[[ Data for the task open ]]

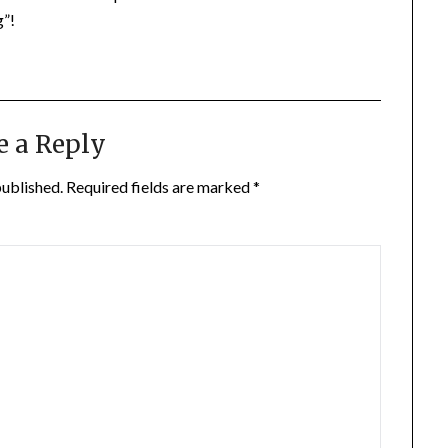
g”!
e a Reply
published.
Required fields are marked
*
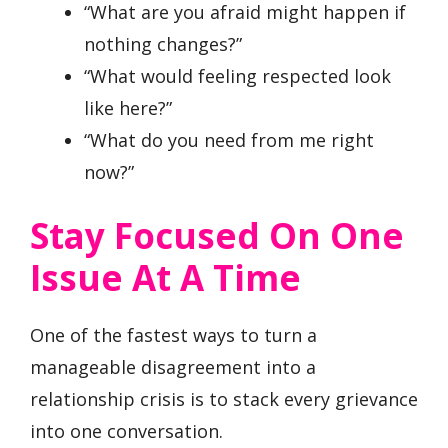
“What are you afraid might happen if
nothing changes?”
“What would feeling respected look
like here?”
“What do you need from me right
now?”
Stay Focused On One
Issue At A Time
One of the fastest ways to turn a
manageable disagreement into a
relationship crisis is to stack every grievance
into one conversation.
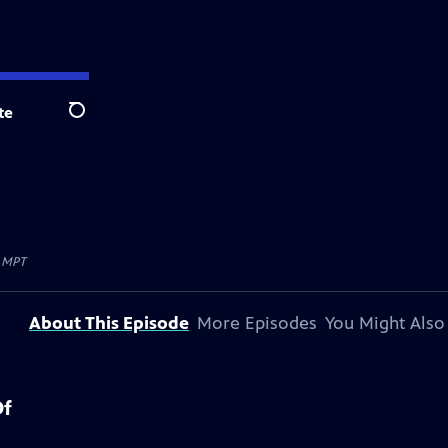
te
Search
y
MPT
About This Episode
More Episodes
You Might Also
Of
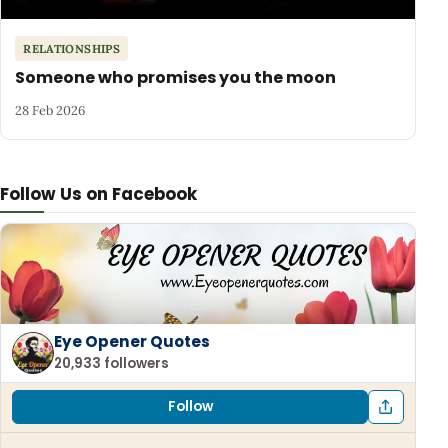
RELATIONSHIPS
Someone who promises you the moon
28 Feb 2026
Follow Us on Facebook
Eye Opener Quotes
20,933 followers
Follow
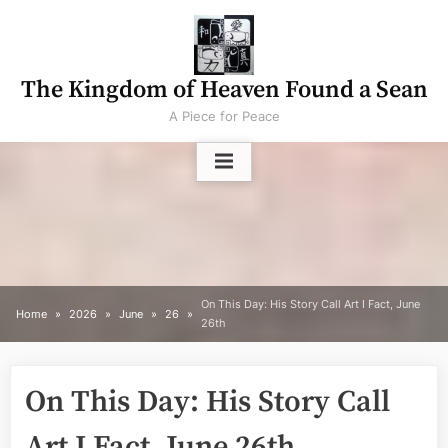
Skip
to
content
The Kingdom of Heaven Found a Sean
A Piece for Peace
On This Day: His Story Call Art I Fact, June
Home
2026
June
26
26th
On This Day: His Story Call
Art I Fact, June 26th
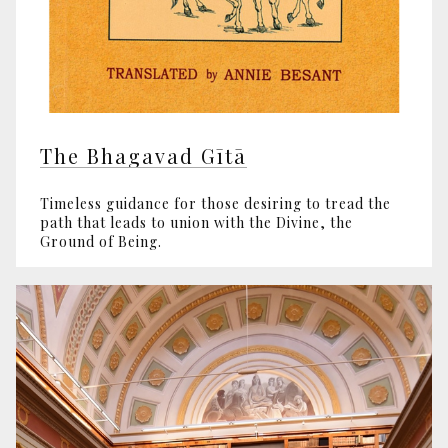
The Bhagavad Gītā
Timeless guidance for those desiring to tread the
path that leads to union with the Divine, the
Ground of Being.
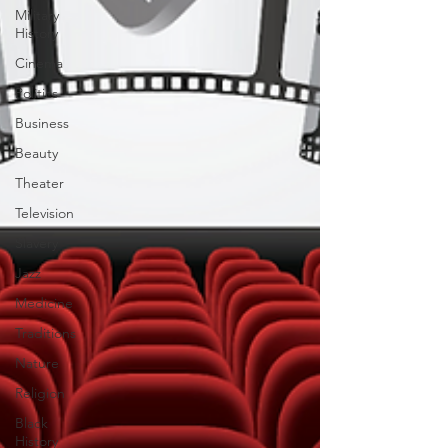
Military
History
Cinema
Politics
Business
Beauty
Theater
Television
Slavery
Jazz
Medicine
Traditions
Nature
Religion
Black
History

[[ Data for the task closed ]]
[[ Data for the task open ]]

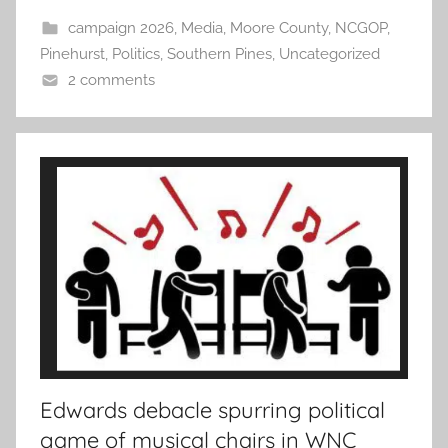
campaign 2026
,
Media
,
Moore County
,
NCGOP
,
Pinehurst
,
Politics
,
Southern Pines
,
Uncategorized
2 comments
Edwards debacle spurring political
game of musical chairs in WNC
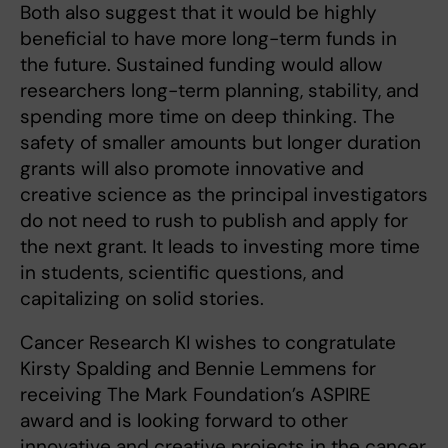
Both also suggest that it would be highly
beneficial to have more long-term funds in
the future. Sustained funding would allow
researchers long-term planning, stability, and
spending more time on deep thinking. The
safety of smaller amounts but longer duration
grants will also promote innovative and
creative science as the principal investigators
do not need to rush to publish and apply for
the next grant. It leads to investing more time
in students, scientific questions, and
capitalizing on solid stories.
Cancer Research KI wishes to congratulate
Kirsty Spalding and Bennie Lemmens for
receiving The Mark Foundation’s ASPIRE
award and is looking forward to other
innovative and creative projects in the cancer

[[ Data for the task closed ]]

| Exercise description |
Go through the material above and count the lines that contain "leads"; answer with the number alone.

| Problem solution |
2